Met grieven 21 en 22 verwijt [X] de rechtbank dat zij ten onrechte slechts de afzonderlijke beslismomenten in ogenschouw heeft genomen en aldus heeft nagelaten het hulpverleningstraject als geheel in haar oordeel te betrekken. Hiermee heeft de rechtbank volgens [X] zowel schendingen van artikel 6 EVRM als schendingen van diverse bepalingen van het IVRK over het hoofd gezien.
Met grief 23 stelt [X] aan de orde dat de rechtbank heeft miskend dat door WSSjbjr onvoldoende voortvarend is gehandeld.
Grief 24 heeft betrekking op het passeren van de bewijsaanbieding van [X] .
Grief 25 is een slotgrief die geen nieuwe kwesties aan de orde stelt.

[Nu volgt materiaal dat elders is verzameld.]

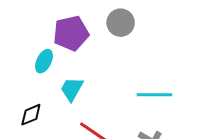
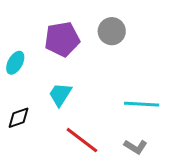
cyan ellipse: (44, 61) -> (15, 63), moved

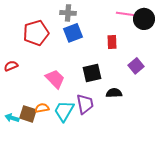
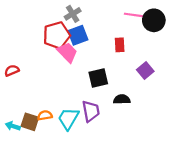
gray cross: (68, 13) -> (73, 14), turned -35
red pentagon: (36, 33) -> (57, 35), moved
pink trapezoid: (55, 79) -> (67, 52), moved

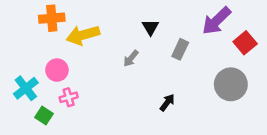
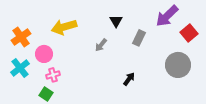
orange cross: (52, 18) -> (21, 37), moved, turned -30
green square: (44, 115) -> (46, 94), moved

De grieven lenen zich tot op grote hoogte voor gezamenlijke bespreking.
3.3.1
Bij de bespreking van de grieven stelt het hof voorop dat voor een gezinsvoogdij-instelling als WSSjbjr in de periode van 17 februari 1998 tot eind 2009/begin 2010 wettelijke kwaliteitseisen golden. Deze eisen zijn in de loop der jaren geëvolueerd en bijgesteld. Doel was telkens om de uitvoering van de ondertoezichtstelling op een hoger professioneel peil te brengen, vooral door planmatig te werken.
3.3.2
Tot 1 januari 2005 was de Wet op de jeugdhulpverlening van kracht alsmede het op die wet gefundeerde Besluit kwaliteitsregels en taken voogdij- en gezinsvoogdij-instellingen. Artikel 8 van dat besluit bevat de verplichting om zorg te dragen voor een hulpverleningsplan dat is afgestemd op de problemen en stoornissen van de jeugdige. Dat plan bevat in ieder geval en onder meer een beschrijving van de voorgenomen activiteiten met betrekking tot de jeugdige in relatie tot de korte en lange termijn doelen. Met ingang van 1 januari 1995 is met wijziging van genoemd besluit de eindverantwoordelijkheid voor de uitvoering van de ondertoezichtstelling onttrokken aan de kinderrechter en ondergebracht bij de gezinsvoogdij-instelling.
3.3.3
Vanaf 1 januari 2005 was de Wet op de Jeugdzorg van kracht alsmede het op die wet gefundeerde Uitvoeringsbesluit Wet op de Jeugdzorg. In deze regelgeving is onder woorden gebracht dat de met jeugdzorg belaste instelling dient zorg te dragen voor verantwoorde uitvoering van de aan haar bij de wet opgedragen taken, hetgeen in ieder geval een doeltreffende, doelmatige en cliëntgerichte uitvoering inhoudt. Tot de wettelijke taken behoort ingevolge artikel 43 van genoemd besluit jo artikel 13 van de Wet op de Jeugdzorg het opstellen van een hulpverleningsplan. Dat plan dient in elk geval te bevatten een beschrijving van de doelen die met de ondertoezichtstelling worden nagestreefd, zo nodig uitgesplitst in doelen op korte en lange termijn, en de wijze waarop deze doelen worden nagestreefd. Zo vaak als noodzakelijk, doch ten minste één maal per jaar moet worden bezien in hoeverre het plan bijstelling behoeft.
3.3.4
Het hof heeft zich bij de beoordeling van de vraag of de uitvoering van de ondertoezichtstelling door WSSjbjr heeft voldaan aan de daaraan te stellen eisen rekenschap te geven van dit door de wetgever ontwikkelde (normatieve) kader.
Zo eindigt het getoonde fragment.